Google Groups no longer supports new Usenet posts or subscriptions. Historical content remains viewable.
Dismiss

All of mount point in lost+found, is there any way I'm not screwed?

22 views
Skip to first unread message

Doug Freyburger

unread,
Jan 22, 2012, 6:03:09 AM1/22/12
to
Folks,

One of my systems has a crappy HBA. Every time it reboots I have to
"vgchange -a n vgEXT", "vxexport vgEXT", "vgimport vgEXT",
"vgchange -a y vgEXT" then run fsck against its logical volumes before
mounting. Swapping the HBA cards did not help.

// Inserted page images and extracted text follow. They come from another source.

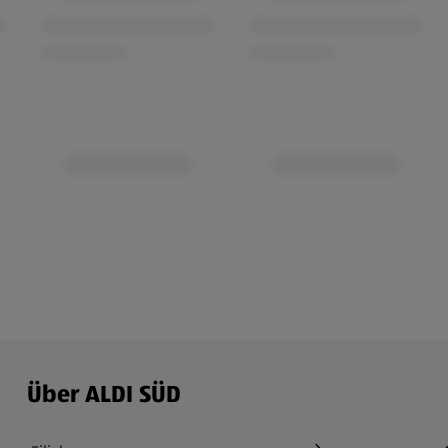
Über ALDI SÜD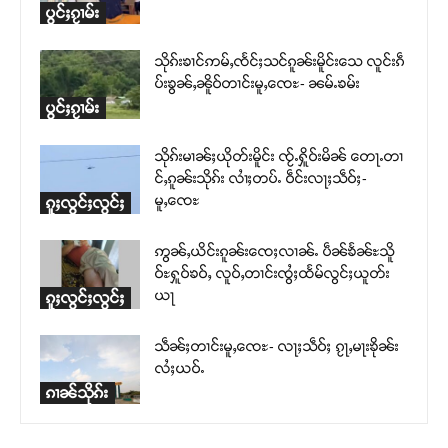
ပွင်ႈၵႂၢမ်း
သိုၵ်းၶၢင်ဢမ်ႇၸႅင်ႈသင်ၵူၼ်းမိူင်းသေ လူင်းၵဵ
ပ်းၶွၼ်ႇၼိူဝ်တၢင်းမူႇၸေႊ- ၼမ်ႉၶမ်း
ပွင်ႈၵႂၢမ်း
သိုၵ်းမၢၼ်ႈယိုတ်းမိူင်း ၸႂ်ႉႁိူဝ်းမိၼ် တေႃႉတၢ
င်ႇၵူၼ်းသိုၵ်း လၢႆႈတပ်ႉ ဝဵင်းလႃႈသဵဝ်ႈ-
မူႇၸေႊ
ၵူႈလွင်ႈလွင်ႈ
ဢွၼ်ႇယိင်းၵူၼ်းၸေႈလၢၼ်ႉ ပဵၼ်ၶႅၼ်ႊသိူ
ဝ်ႊႁူဝ်ၶဝ်ႇ လူဝ်ႇတၢင်းၸွႆႈထႅမ်လွင်ႈယူတ်း
ယႃ
ၵူႈလွင်ႈလွင်ႈ
သဵၼ်ႈတၢင်းမူႇၸေႊ- လႃႈသဵဝ်ႈ ၵႂႃႇမႃးၶိုၼ်း
လႆႈယဝ်ႉ
ၵၢၼ်သိုၵ်း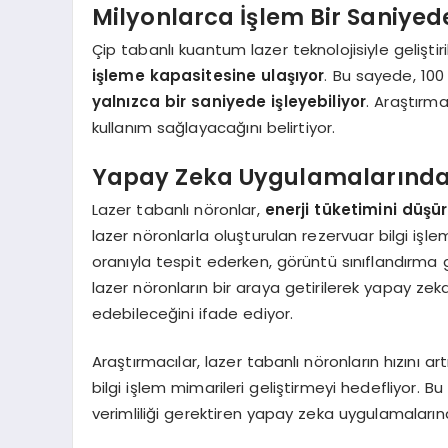
Milyonlarca İşlem Bir Saniyed
Çip tabanlı kuantum lazer teknolojisiyle gelişti
işleme kapasitesine ulaşıyor
. Bu sayede, 100 
yalnızca bir saniyede işleyebiliyor
. Araştırm
kullanım sağlayacağını belirtiyor.
Yapay Zeka Uygulamalarında
Lazer tabanlı nöronlar,
enerji tüketimini düşür
lazer nöronlarla oluşturulan rezervuar bilgi işle
oranıyla tespit ederken, görüntü sınıflandırma
lazer nöronların bir araya getirilerek yapay zek
edebileceğini ifade ediyor.
Araştırmacılar, lazer tabanlı nöronların hızını a
bilgi işlem mimarileri geliştirmeyi hedefliyor. Bu
verimliliği gerektiren yapay zeka uygulamaları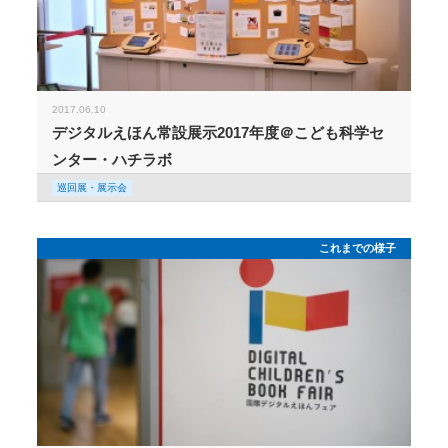
2017.06.10
デジタルえほん常設展示2017年度＠こども科学セ
ンター・ハチラボ
巡回展・展示会
これまでの様子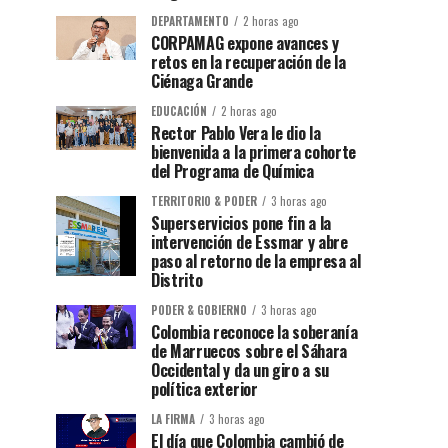
DEPARTAMENTO
2 horas ago
CORPAMAG expone avances y
retos en la recuperación de la
Ciénaga Grande
EDUCACIÓN
2 horas ago
Rector Pablo Vera le dio la
bienvenida a la primera cohorte
del Programa de Química
TERRITORIO & PODER
3 horas ago
Superservicios pone fin a la
intervención de Essmar y abre
paso al retorno de la empresa al
Distrito
PODER & GOBIERNO
3 horas ago
Colombia reconoce la soberanía
de Marruecos sobre el Sáhara
Occidental y da un giro a su
política exterior
LA FIRMA
3 horas ago
El día que Colombia cambió de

Problem is the mount point has several million files of metadata
associated with a large Oracle database. Backups are so slow they
haven't completed in month.

Usually the fsck's complete okay. This time the host suffered a memory
module failure and when it booted the fsck moved all of the files to
lost+found. There are 353 directories there. I can only reliably guess
that the bottom one in "ls -ltr | tail" is the top level as its subdirs
match. After that guessing becomes very unreliable. There are 64K+
regular files in lost+found so guessing isout of the question.

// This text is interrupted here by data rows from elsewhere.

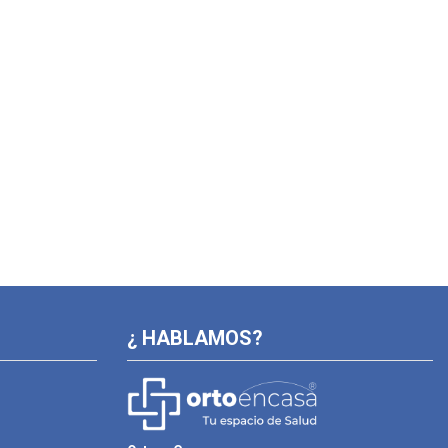
¿ HABLAMOS?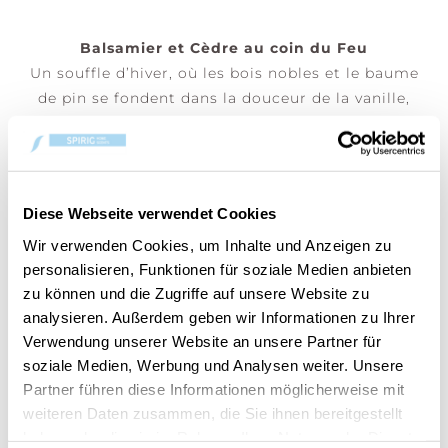
Balsamier et Cèdre au coin du Feu
Un souffle d’hiver, où les bois nobles et le baume
de pin se fondent dans la douceur de la vanille,
effleurés par le parfum chaud d’un feu de
cheminée.
Bougie parfumée moyen jarre
Diese Webseite verwendet Cookies
(Prix par pièce)
Wir verwenden Cookies, um Inhalte und Anzeigen zu
personalisieren, Funktionen für soziale Medien anbieten
zu können und die Zugriffe auf unsere Website zu
AJOUTER AU PANIER
analysieren. Außerdem geben wir Informationen zu Ihrer
Verwendung unserer Website an unsere Partner für
soziale Medien, Werbung und Analysen weiter. Unsere
Numéro d'article:
10.00214.0003-1
Partner führen diese Informationen möglicherweise mit
weiteren Daten zusammen, die Sie ihnen bereitgestellt
Votre article est:
en stock
haben oder die sie im Rahmen Ihrer Nutzung der Dienste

Let me see if I have this right. In ext3 a directory is nothing but a
mapping of names to inode numbers. All of the file metadata is in the
inode not the directory. It's a detail that directories are b-trees not
linear lists. if fsck puts a file in lost+found that means the
directory it was in was corrupted. If it were possible to restore the
name fsck would have. Therefor it's not possible in any known sense.

Conceptually here’s how I have restored from lost+found in the past
with smaller numbers of files there. There is one enormous assumption
at the front.

Option one. Have a recursive “ls” output that includes the inode
numbers. Write a script that uses those inode numbers to move the
files back to the names they used to have but no longer do have.

Option two. Have a recursive “ls” output that has file sizes but no
inode numbers. Restore all files that have unambiguous sizes then
start guessing based on contents.

Option three. Have no recursive “ls” output. Start guessing.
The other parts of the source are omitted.